* [Instructions for the task]
Wherever "Function" appears in a line of the listing, that line should be returned.

Segment Start: Extracted entries

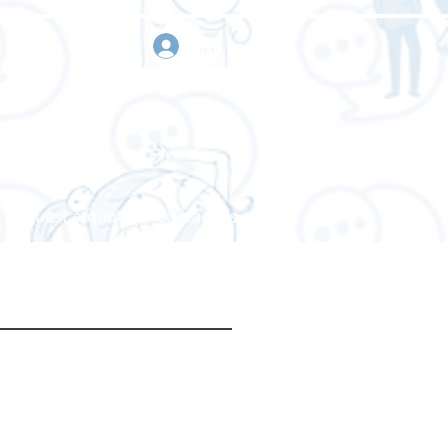
sign in
Request a quote
Contact us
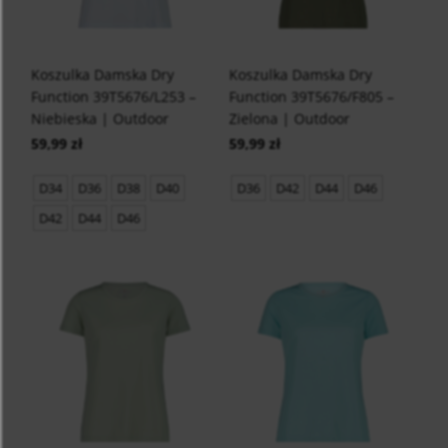
Koszulka Damska Dry
Koszulka Damska Dry
Function 39T5676/L253 –
Function 39T5676/F805 –
Niebieska | Outdoor
Zielona | Outdoor
59,99 zł
59,99 zł
D34
D36
D38
D40
D36
D42
D44
D46
D42
D44
D46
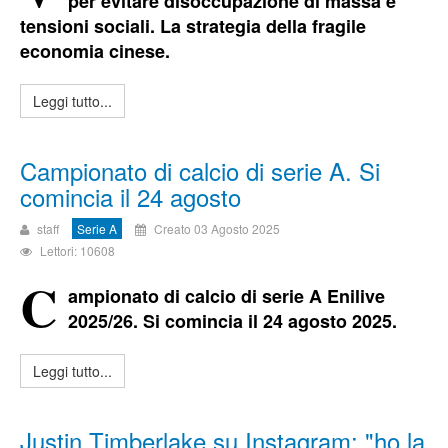
per evitare disoccupazione di massa e
tensioni sociali. La strategia della fragile
economia cinese.
Leggi tutto...
Campionato di calcio di serie A. Si
comincia il 24 agosto
staff
Serie A
Creato 03 Agosto 2025
Lettori: 10608
C
ampionato di calcio di serie A Enilive
2025/26. Si comincia il 24 agosto 2025.
Leggi tutto...
Justin Timberlake su Instagram: "ho la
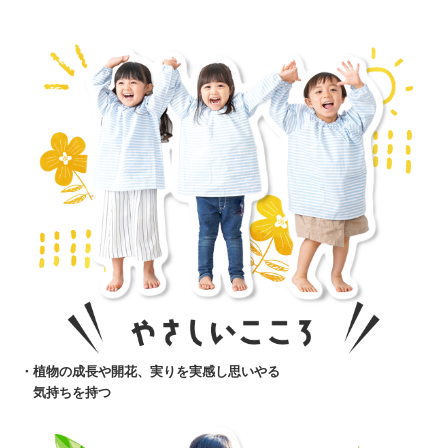
・植物の成長や開花、実りを実感し思いやる
気持ちを持つ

Segment End: Extracted entries

* [Result]
Function 39T5676/L253 –
Function 39T5676/F805 –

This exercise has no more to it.